▶ [TO DO]:
Filter the data for lines with the word "constant" and copy those lines.

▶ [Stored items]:
________________
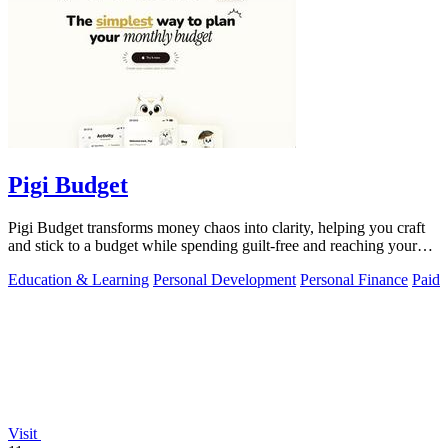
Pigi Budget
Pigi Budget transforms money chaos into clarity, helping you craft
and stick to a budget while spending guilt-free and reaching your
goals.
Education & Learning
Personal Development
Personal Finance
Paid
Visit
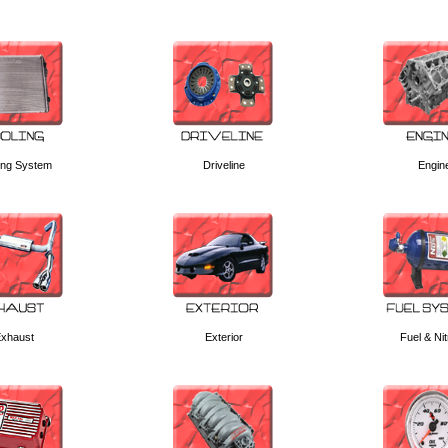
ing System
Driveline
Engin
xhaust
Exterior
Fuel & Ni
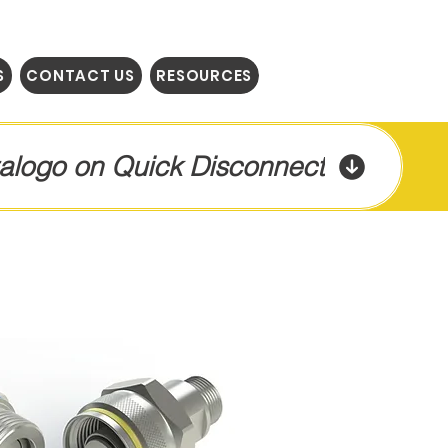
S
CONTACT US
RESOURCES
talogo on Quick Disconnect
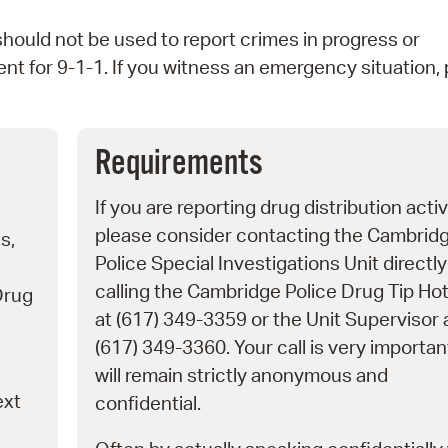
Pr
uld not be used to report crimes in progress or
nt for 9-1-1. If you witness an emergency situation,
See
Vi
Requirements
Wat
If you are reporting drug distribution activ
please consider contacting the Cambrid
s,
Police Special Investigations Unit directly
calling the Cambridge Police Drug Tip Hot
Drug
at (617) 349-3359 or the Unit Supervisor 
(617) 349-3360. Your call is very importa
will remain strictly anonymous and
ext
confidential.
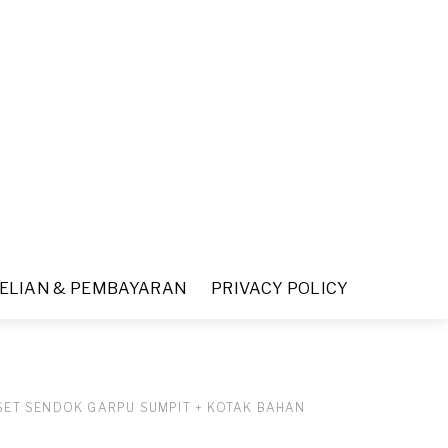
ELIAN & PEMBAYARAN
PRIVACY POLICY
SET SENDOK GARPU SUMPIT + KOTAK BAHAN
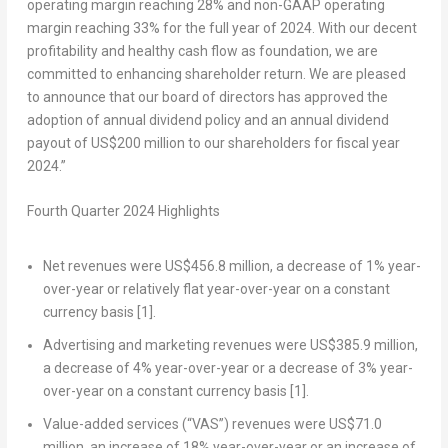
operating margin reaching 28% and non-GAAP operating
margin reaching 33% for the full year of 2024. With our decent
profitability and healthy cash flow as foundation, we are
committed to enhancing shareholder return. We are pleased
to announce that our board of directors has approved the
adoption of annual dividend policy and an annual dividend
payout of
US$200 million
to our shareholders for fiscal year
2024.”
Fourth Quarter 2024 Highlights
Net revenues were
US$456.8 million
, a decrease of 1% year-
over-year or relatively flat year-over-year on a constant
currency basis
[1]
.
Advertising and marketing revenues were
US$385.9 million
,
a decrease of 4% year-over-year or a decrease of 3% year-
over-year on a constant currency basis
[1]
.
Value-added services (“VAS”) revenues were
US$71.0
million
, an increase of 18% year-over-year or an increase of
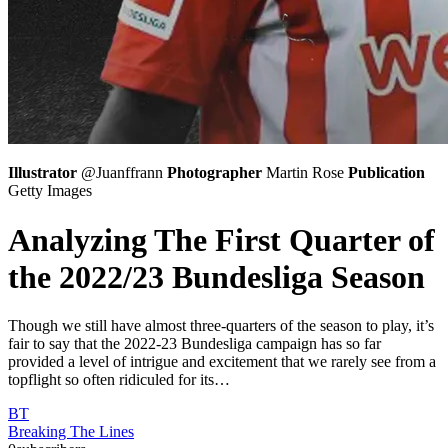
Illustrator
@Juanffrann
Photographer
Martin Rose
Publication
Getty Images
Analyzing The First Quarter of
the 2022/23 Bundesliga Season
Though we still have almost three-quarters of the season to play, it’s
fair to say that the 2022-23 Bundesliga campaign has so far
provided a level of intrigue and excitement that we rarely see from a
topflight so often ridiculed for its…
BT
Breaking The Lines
________________
▶ [PROBLEM SOLUTION]:
over-year or relatively flat year-over-year on a constant
over-year on a constant currency basis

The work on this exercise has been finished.